=== Begin Enclosure ===

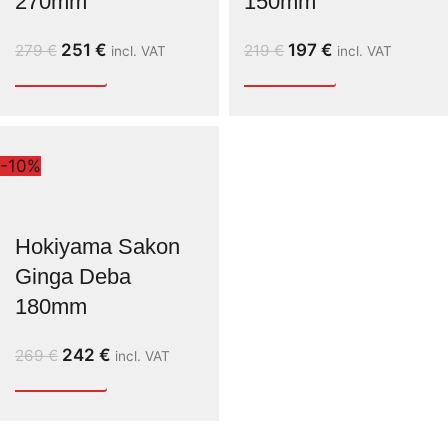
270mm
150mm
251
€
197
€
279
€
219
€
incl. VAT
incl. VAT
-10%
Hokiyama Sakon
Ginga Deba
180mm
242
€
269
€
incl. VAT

=== End Enclosure ===
=== Begin Enclosure ===

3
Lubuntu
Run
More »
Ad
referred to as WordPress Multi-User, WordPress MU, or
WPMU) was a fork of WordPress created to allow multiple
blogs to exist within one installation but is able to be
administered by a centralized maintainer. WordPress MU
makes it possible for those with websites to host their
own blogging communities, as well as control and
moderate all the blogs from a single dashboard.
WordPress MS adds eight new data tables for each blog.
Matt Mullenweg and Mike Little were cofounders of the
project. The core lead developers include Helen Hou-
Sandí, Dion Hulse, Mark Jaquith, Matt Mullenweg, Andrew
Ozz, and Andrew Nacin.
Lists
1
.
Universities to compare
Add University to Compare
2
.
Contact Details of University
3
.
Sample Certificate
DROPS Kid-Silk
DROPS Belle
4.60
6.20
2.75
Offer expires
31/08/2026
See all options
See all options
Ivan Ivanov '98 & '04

=== End Enclosure ===
=== Begin Enclosure ===

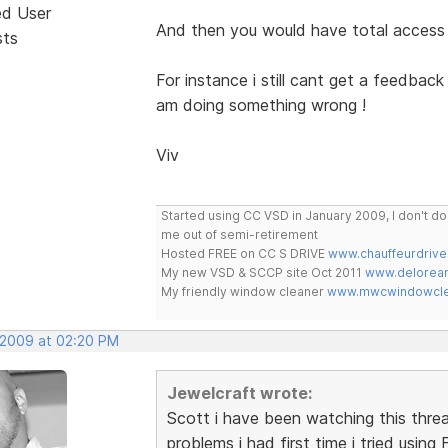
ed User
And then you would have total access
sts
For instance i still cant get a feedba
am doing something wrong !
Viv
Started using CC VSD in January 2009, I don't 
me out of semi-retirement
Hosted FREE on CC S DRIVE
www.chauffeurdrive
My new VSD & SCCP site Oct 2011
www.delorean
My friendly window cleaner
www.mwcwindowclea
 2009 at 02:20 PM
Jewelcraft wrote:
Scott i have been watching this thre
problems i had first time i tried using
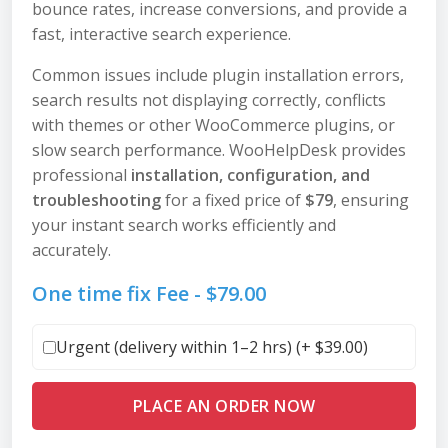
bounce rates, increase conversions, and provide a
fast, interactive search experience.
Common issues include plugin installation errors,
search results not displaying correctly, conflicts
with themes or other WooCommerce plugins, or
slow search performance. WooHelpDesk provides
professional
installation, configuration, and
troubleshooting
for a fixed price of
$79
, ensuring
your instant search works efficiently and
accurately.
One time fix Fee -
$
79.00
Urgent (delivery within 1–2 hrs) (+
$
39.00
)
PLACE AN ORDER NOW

=== End Enclosure ===

| Directions for this task |
Where a line in the material contains "User", copy that line.

| Solution |
referred to as WordPress Multi-User, WordPress MU, or
ed User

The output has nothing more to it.